To navigate safely from place to place on the water, you must depend on signs just as you do on land. ATONs are the road signs of the water. Two systems of marking were used in the waterways in the United States: U.S. Aids to Navigation System (USATONS), and the Uniform State Waterway Marking System (USWMS). USATONS prescribes regulatory markers and aids to navigation that mark navigable waters of the United States. USWMS prescribes regulatory markers and aids to navigation for navigable state waters. The USWMS may also mark the non-navigable internal waters of a state.

In 2003, the U.S. Coast Guard completed a merger of the USATONS and the USWMS.

Types of ATONs

The ATON system uses buoys, beacons and minor lights to mark areas such as obstructions, dangers in the water, edges of navigable channels and no-boating zones. The six types of ATONs are:

  1. Lateral marks, including preferred channel marks
  2. Safe-water marks
  3. Isolated-danger marks
  4. Range marks
  5. Information and regulatory marks
  6. Special marks

Lateral Marks

The following illustrations show what the lateral marks will look like when you enter a channel from a body of water. These illustrations are shown as they would appear on a nautical chart.

When lit, port side aids have a green light.

When numbered, port side aids have odd numbers. The numbers usually increase as you go into the channel or head upstream.

When returning from sea, keep the green port side aids on the port side of your boat.

When lit, starboard side aids have a red light.

When numbered, starboard side aids have even numbers. The numbers usually increase as you go into the channel or head upstream.

When returning from sea, keep the red starboard side aids on the starboard side of your boat.

If you are traveling down a channel and the channel splits, the following green and red markers tell you which channel is the preferred channel.

If the preferred channel is to the right, starboard, then green will be the color on top. Take the channel on your right.

These markers may be lettered, but will not be numbered.

If the preferred channel is to the left, port, then red will be the color on top. Take the channel on your left. These markers may be lettered, but will not be numbered.

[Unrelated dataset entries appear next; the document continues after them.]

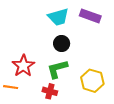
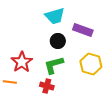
purple rectangle: (90, 16) -> (83, 30), moved
yellow hexagon: (92, 81) -> (91, 64), moved

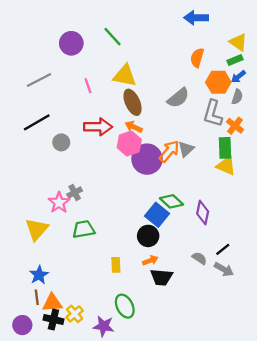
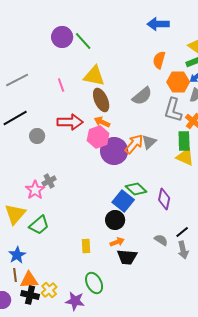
purple circle: (71, 43) -> (62, 37), moved
green trapezoid: (84, 229) -> (39, 225), moved, turned 150
gray arrow: (224, 269) -> (183, 250), turned 48

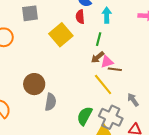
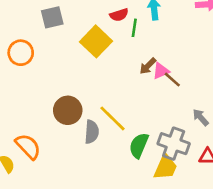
red semicircle: (80, 17) -> (119, 15), turned -96
green line: (99, 39) -> (134, 28), moved
brown line: (115, 69) -> (172, 80), turned 40
yellow line: (103, 85) -> (113, 118), moved

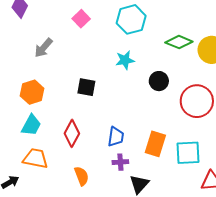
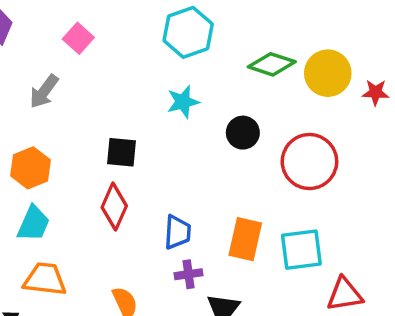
pink square: (81, 19) -> (78, 38), moved
red diamond: (72, 133) -> (114, 207), moved

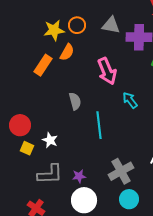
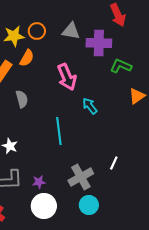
gray semicircle: (75, 101) -> (22, 99), moved

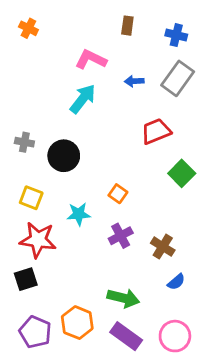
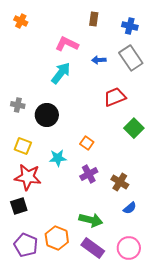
gray rectangle: (178, 78) -> (131, 58), turned -70

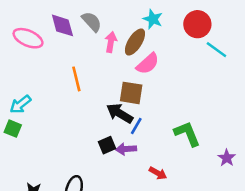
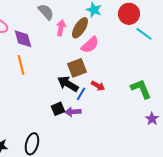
purple diamond: (62, 25) -> (23, 39), moved
orange line: (76, 79) -> (21, 65), moved
brown square: (131, 93) -> (77, 68), turned -30
green L-shape: (187, 134) -> (141, 89), moved
red arrow: (158, 173) -> (98, 86), moved

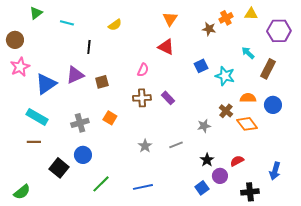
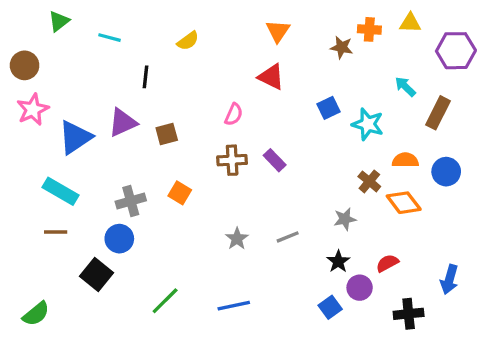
orange cross: (226, 18) -> (369, 29), turned 32
gray star: (204, 126) -> (345, 219), moved
blue circle: (83, 155) -> (119, 239), moved

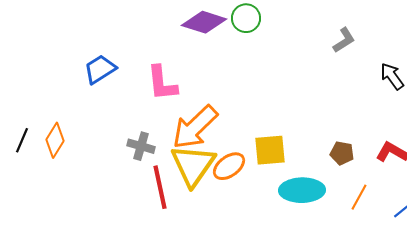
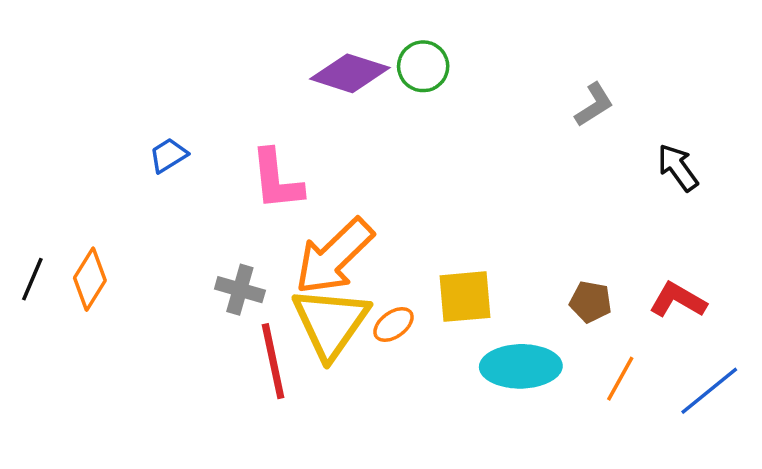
blue trapezoid: (100, 69) -> (168, 155), size x0.7
orange ellipse: (229, 166) -> (393, 325), size x0.7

Remember, when you are returning to a channel or harbor from the sea, keep the red markers on the starboard side of the boat: "Red, right, returning."

Safe-water Marks

Safe-water marks are red and white and indicate fairways, mid-channels, and offshore approach points. The water is unobstructed on all sides, and you can pass these marks on either side.

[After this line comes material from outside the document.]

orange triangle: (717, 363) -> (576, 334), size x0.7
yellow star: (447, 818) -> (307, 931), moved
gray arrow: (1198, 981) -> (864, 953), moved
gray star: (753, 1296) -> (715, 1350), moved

You will also see these marks if you are on offshore waters and can use them to identify how close you are to where you want to land. The lighted/unlighted buoy might show a red top-mark.

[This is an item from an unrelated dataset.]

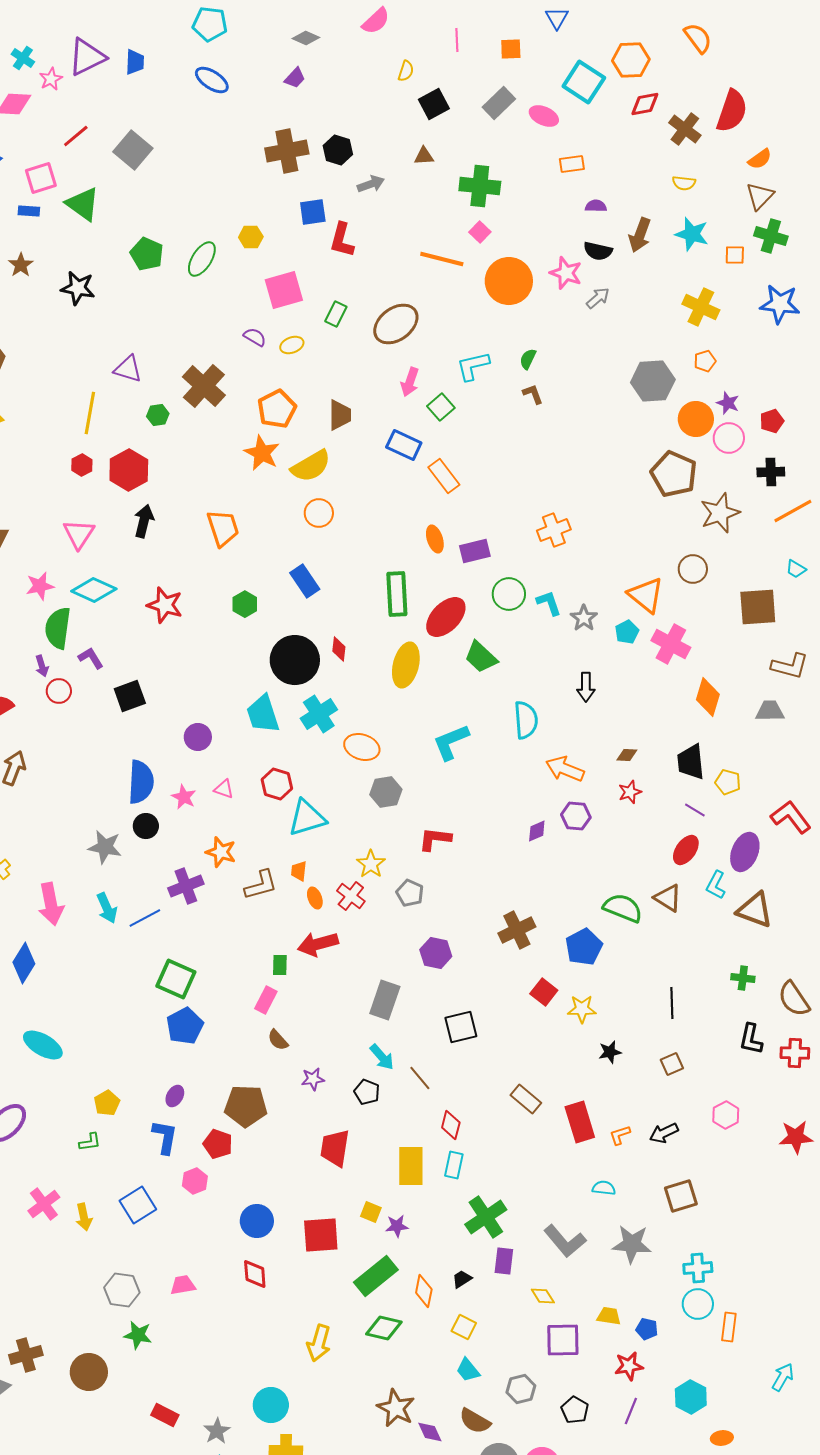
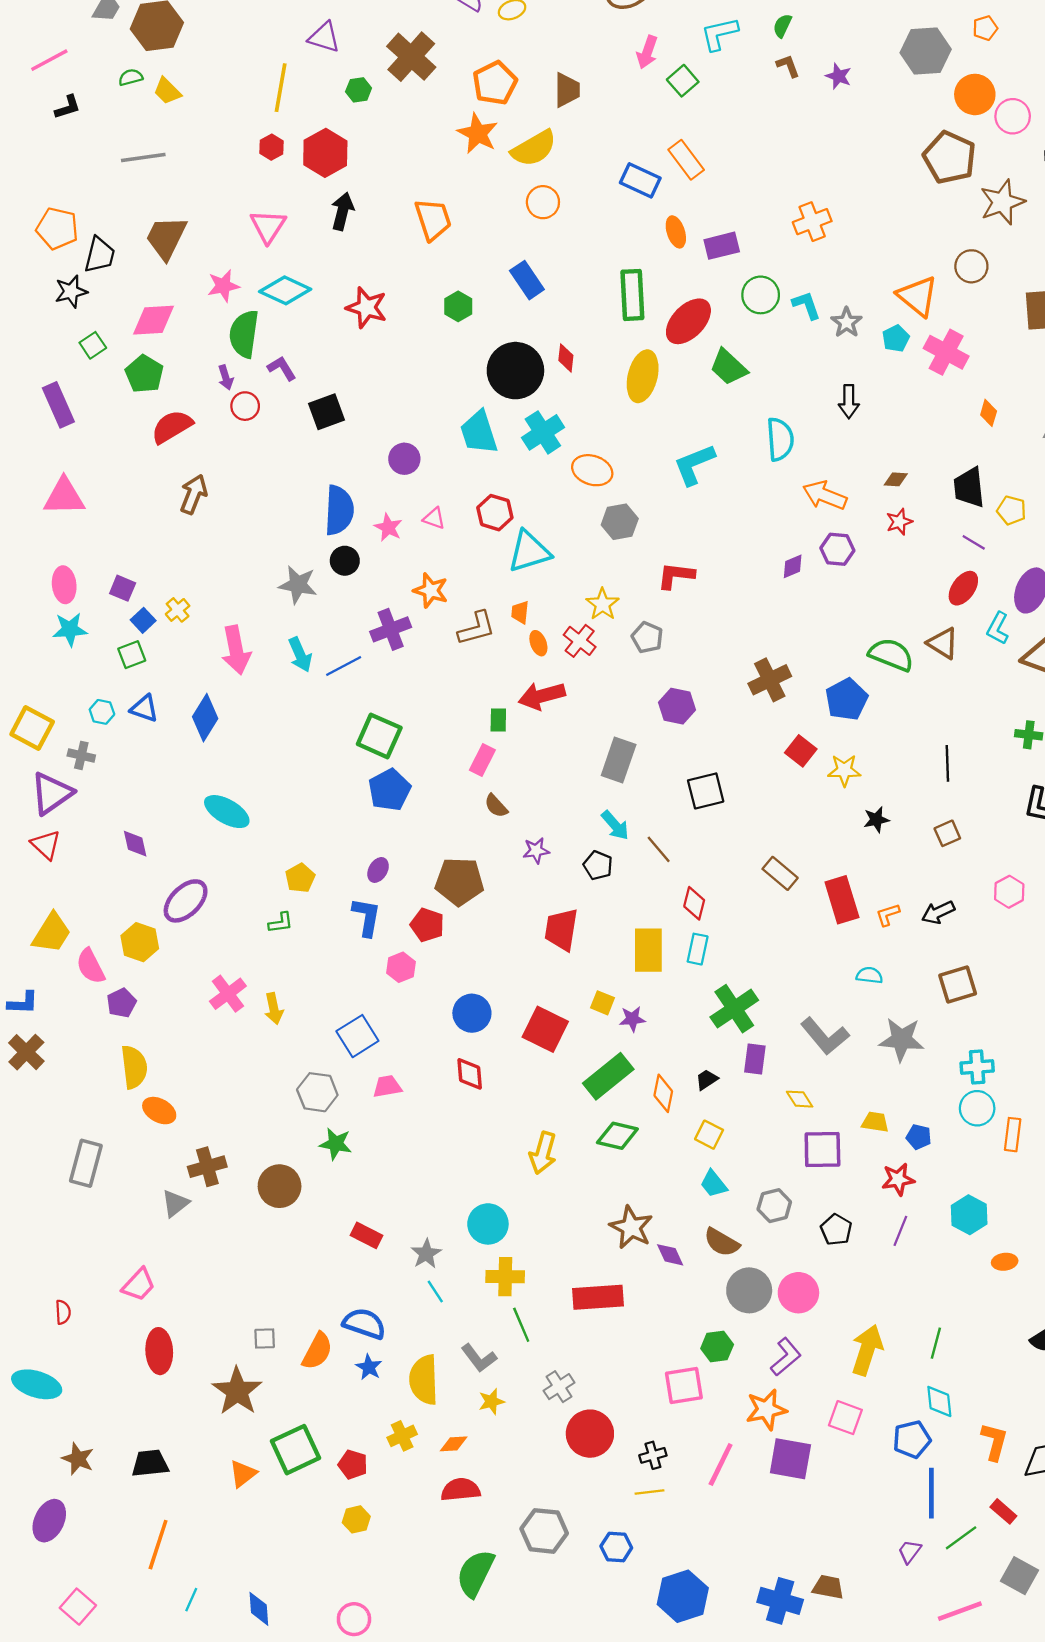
purple star: (728, 403) -> (839, 76), moved
blue rectangle: (404, 445) -> (640, 180), moved
orange diamond: (708, 697) -> (989, 413), size x0.6
blue square: (138, 1205) -> (357, 1036), moved
red square: (321, 1235) -> (545, 1029), turned 30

The following illustrations show the safe-water marks.

Safe-water marks may be lettered, but they will not be numbered.

Isolated-danger Marks

Isolated-danger marks indicate a danger that you can pass on all sides. This danger can be anything from a rock to a wreck. The markers are erected or moored on or near the dangers. Stay away from these markers so your boat doesn't hit any part of the danger.

The following illustrations show the isolated-danger marks.

Isolated-danger marks may be lettered, but they are not numbered.

Range Marks

Range marks and lights are a pair of aids to navigation. When the dayboards and/or lights appear to be in line with each other, you are maintaining a safe course within the channel. As you enter the channel from the main body of water, each successive mark will be higher than the one before it. Look at the appropriate nautical chart to determine if the range marks indicate the centerline of the navigable channel and also what section of the range can be safety traversed. Ranges are usually lighted and display rectangular dayboards of various colors. Ranges that are lit 24 hours a day may not have dayboards.

The following illustrations show some range marks look.

Information and Regulatory Marks

Information and regulatory marks alert you to various warnings or regulatory matters. They are identified by orange bands on the top and bottom of each buoy. A danger marker indicates something in the water that you need to steer clear of, like a rock or sandbar. An exclusion marker indicates an area to stay out of with your boat, like a swimming area or dam. A restricted operations marker indicates areas with restrictions, such as reduced speed or no anchoring.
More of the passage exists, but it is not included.